Hate groups are trying to use black people to divide the LGBTQ community
Poster from the Family Research Council to attempt to drive a wedge between African-Americans and LGBTQ people. Photo: Public domain

The right wing loves to condemn Saul Alinsky’s transformative progressive organizing book, Rules for Radicals, but the Family Research Council and other hate groups’ latest stunt employs a strategy straight from Alinsky himself. The groups are using African-American ministers to argue in favor of allowing businesses to refuse service to LGBTQ people.

Rule #12: “Pick the target, freeze it, personalize it, and polarize it.” Cut off the support network and isolate the target from sympathy.
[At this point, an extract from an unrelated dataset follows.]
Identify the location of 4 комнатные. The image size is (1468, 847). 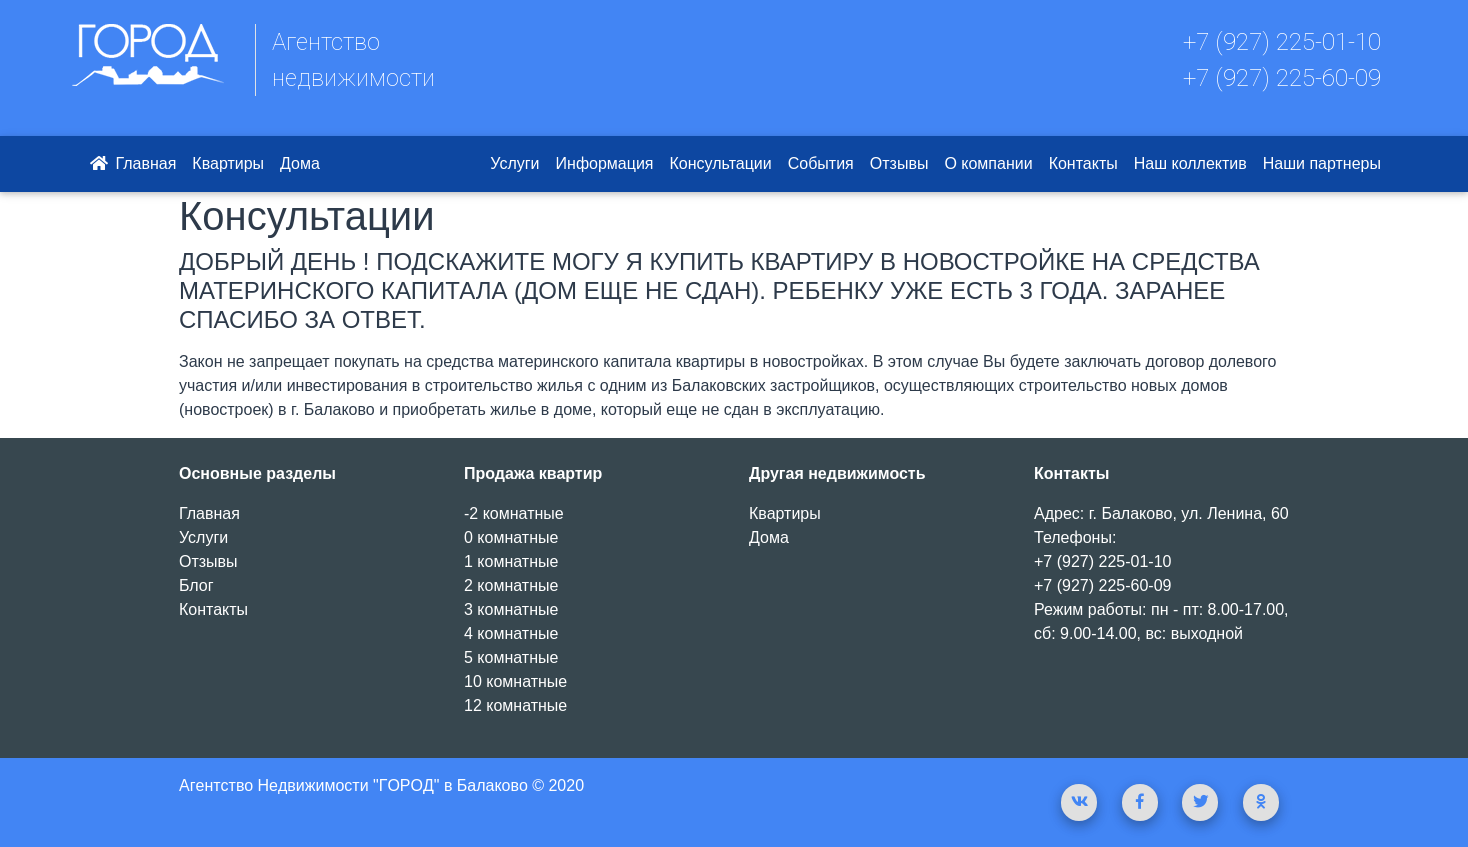 (511, 633).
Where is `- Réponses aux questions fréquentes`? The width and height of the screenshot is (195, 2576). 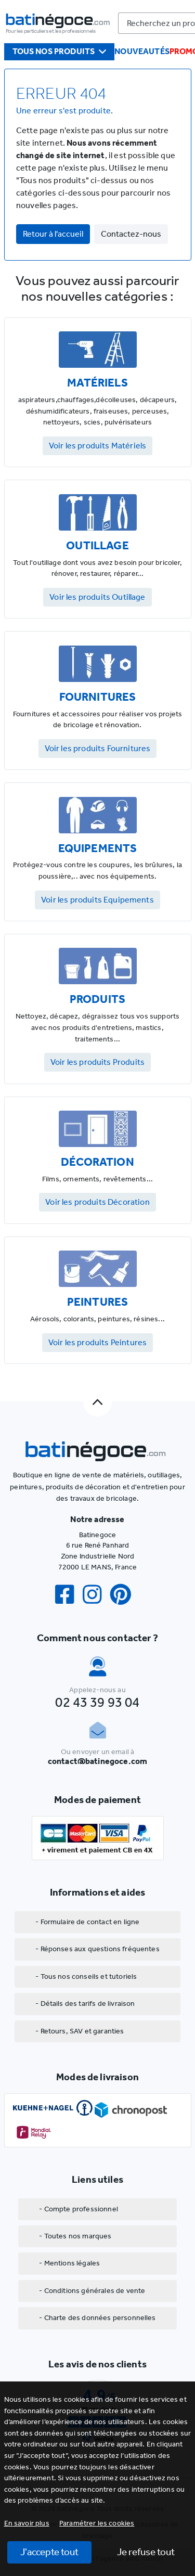 - Réponses aux questions fréquentes is located at coordinates (97, 1948).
FRC leader Tony Perkins is crowing after holding a joint press conference with conservative African-American ministers who condemned the LGBTQ community for daring to say we want civil rights. But the way they did it, by repeatedly saying that the fight for LGBTQ civil rights doesn’t measure up to the battle for racial equality.

“Tired of hearing the LGBT community compare its experience to the real suffering of the civil rights movement, church and civic leaders decided to speak out…” the Perkins said in a press release. “FRC’s Dean Nelson and FRC Action’s Patrina Mosley spoke, sharing deeply personal stories about the pain and prejudice their families experienced over the color of their skin. Patrina talked about how insulting it is to hear LGBT activists equate their ‘persecution’ to generations of African Americans.”

According to Religion News Service, “ex-lesbian” Janet Boynes, who runs an ex-gay “ministry,” was one of the speakers trying to separate the two communities with false equivalencies.

“I resent having my race compared to what other people do in bed,” she said. “There is no comparison. It only trivializes racial discrimination.”

There are, of course, radical differences between the history of the struggle for both LGBTQ and black civil rights. The fight for equality, however, remains the same and, for LGBT people of color, the struggle is even harder – even without right wing hate groups trying to cause division.

If you had any lingering doubts about the importance of doing intersectional work to tie various progressive communities and causes further together, this should be a red flag. “Divide and conquer” is a successful strategy when successful.

Our job is to make sure it doesn’t by coming closer together instead of drifting apart.